-- Opening Marker --

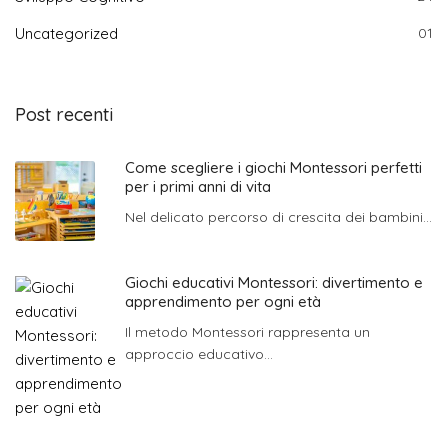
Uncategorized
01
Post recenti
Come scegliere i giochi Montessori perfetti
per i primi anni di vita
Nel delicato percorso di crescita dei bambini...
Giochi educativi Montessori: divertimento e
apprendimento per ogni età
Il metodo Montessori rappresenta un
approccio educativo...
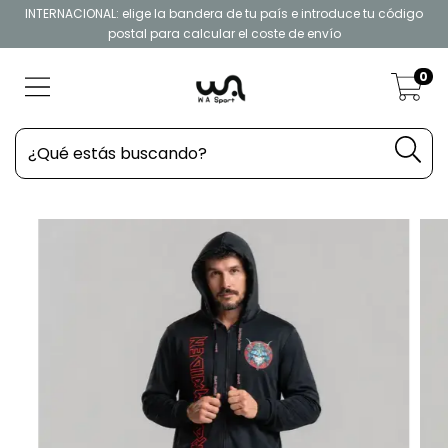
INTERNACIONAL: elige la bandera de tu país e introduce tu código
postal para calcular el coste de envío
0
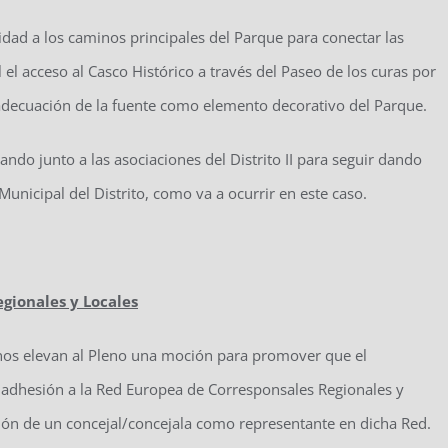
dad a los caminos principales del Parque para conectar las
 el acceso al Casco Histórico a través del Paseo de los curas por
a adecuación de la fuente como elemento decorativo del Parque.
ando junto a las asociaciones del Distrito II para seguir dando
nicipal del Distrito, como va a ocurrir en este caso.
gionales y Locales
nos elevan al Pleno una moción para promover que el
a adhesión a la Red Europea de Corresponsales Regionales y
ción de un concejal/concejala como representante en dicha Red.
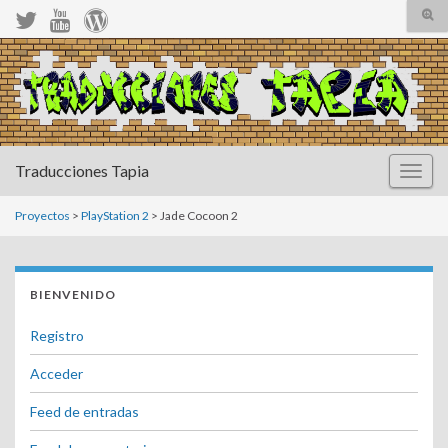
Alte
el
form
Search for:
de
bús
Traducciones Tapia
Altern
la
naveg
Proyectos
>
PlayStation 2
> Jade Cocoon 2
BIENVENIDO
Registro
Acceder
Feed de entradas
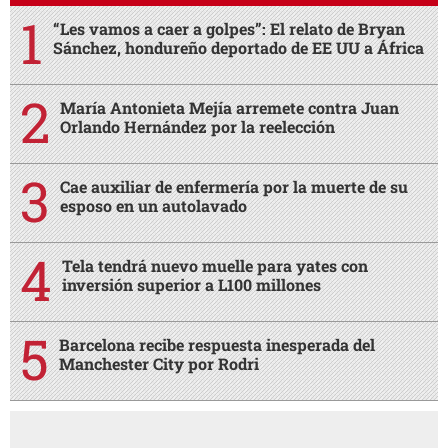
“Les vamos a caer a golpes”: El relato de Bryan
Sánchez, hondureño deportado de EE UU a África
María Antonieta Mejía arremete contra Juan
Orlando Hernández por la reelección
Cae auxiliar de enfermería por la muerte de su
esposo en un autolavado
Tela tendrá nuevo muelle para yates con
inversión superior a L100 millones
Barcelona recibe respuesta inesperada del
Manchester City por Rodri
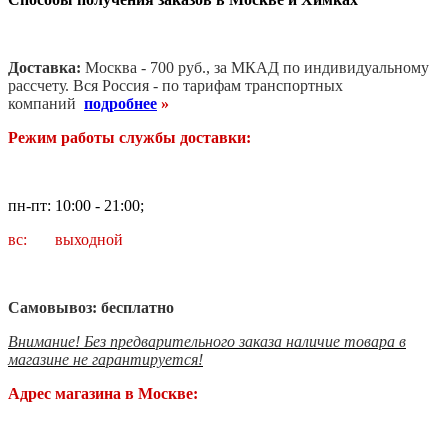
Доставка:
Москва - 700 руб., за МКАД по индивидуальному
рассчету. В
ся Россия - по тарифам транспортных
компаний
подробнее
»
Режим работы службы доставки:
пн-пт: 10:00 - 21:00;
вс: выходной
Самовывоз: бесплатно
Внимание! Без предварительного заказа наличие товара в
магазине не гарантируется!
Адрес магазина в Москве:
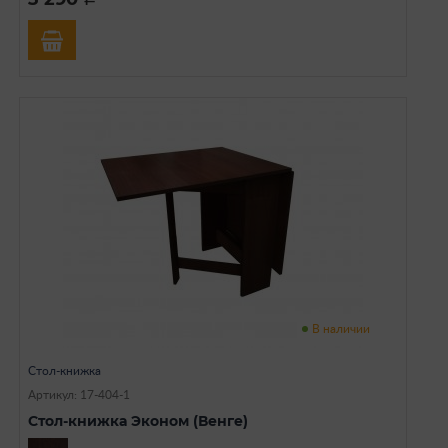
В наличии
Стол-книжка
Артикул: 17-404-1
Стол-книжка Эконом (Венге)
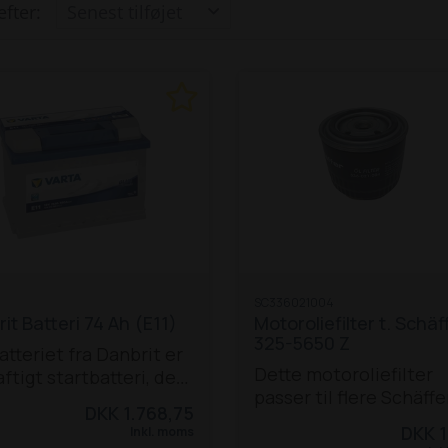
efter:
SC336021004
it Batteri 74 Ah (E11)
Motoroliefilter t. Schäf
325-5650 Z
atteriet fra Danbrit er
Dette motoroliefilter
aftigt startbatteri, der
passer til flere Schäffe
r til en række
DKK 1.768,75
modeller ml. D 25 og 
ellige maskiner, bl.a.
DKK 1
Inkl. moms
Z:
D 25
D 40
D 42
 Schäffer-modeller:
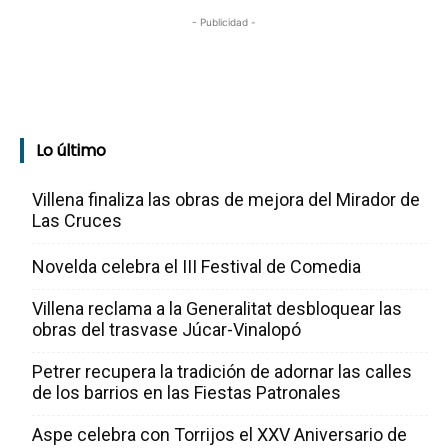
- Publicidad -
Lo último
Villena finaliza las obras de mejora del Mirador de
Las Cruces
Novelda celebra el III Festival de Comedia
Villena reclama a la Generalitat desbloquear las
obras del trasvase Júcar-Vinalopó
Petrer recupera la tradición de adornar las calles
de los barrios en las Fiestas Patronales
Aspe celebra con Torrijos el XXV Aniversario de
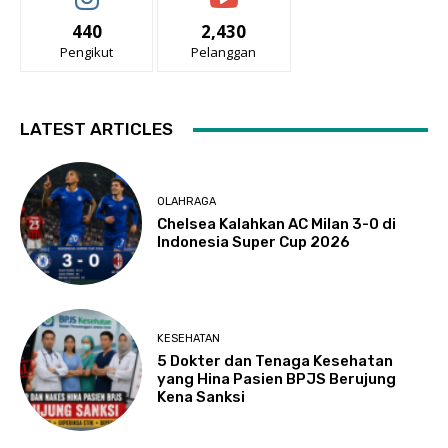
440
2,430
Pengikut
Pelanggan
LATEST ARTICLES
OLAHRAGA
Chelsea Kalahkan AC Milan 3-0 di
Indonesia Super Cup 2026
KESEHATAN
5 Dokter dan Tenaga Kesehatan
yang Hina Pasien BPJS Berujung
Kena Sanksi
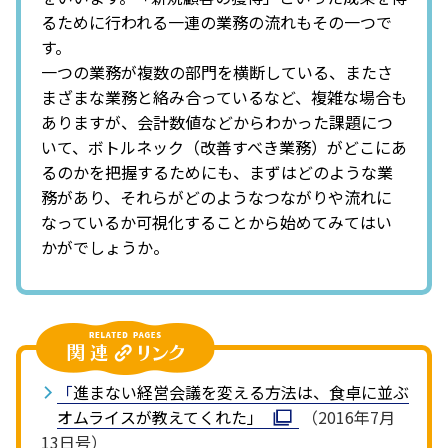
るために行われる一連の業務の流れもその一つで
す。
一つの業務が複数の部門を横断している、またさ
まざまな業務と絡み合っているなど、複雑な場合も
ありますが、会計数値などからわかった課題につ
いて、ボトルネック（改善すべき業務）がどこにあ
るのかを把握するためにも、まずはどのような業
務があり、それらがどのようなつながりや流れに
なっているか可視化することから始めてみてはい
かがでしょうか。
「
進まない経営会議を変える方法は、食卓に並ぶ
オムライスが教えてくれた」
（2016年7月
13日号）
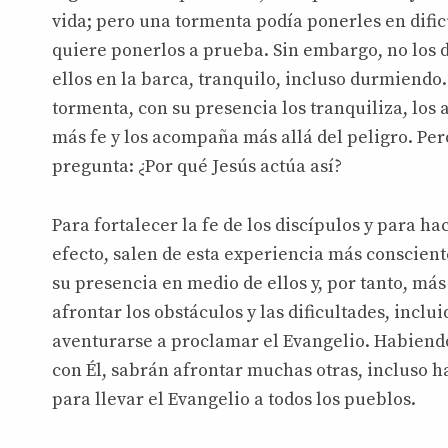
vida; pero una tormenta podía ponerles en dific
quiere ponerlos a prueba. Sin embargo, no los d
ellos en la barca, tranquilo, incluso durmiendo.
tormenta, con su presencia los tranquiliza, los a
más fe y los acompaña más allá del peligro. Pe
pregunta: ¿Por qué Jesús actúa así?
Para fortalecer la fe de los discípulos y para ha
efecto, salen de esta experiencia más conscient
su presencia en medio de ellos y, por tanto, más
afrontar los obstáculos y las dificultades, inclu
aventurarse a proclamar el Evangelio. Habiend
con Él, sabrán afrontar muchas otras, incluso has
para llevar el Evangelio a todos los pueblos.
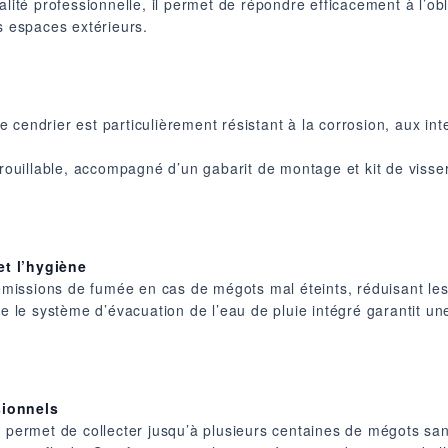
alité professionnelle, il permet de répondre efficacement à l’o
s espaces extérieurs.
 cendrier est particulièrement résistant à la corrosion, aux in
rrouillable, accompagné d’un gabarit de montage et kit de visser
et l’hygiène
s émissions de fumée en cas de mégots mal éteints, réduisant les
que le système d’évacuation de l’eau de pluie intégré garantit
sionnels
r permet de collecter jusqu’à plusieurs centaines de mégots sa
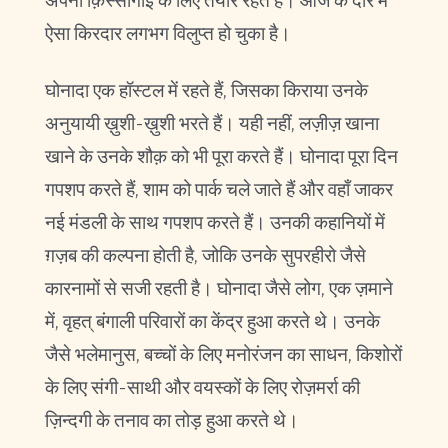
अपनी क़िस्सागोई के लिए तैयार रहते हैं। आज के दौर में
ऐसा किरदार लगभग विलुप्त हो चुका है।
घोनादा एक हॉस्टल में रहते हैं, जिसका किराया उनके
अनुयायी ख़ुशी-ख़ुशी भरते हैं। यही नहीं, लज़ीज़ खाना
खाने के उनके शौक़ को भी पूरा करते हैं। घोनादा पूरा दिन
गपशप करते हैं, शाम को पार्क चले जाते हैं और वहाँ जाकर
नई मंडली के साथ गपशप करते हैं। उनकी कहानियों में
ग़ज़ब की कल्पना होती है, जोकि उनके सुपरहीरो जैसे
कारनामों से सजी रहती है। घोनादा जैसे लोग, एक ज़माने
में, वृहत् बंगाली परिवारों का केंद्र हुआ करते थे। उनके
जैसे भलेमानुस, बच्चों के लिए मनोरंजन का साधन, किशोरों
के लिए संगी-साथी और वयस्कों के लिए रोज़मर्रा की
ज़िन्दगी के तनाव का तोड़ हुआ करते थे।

-- Closing Marker --

§ TASK TO COMPLETE
Which lines in the records contain the word "ellos"? Copy each one.

§ EXERCISE RESPONSE
ellos en la barca, tranquilo, incluso durmiendo.
su presencia en medio de ellos y, por tanto, más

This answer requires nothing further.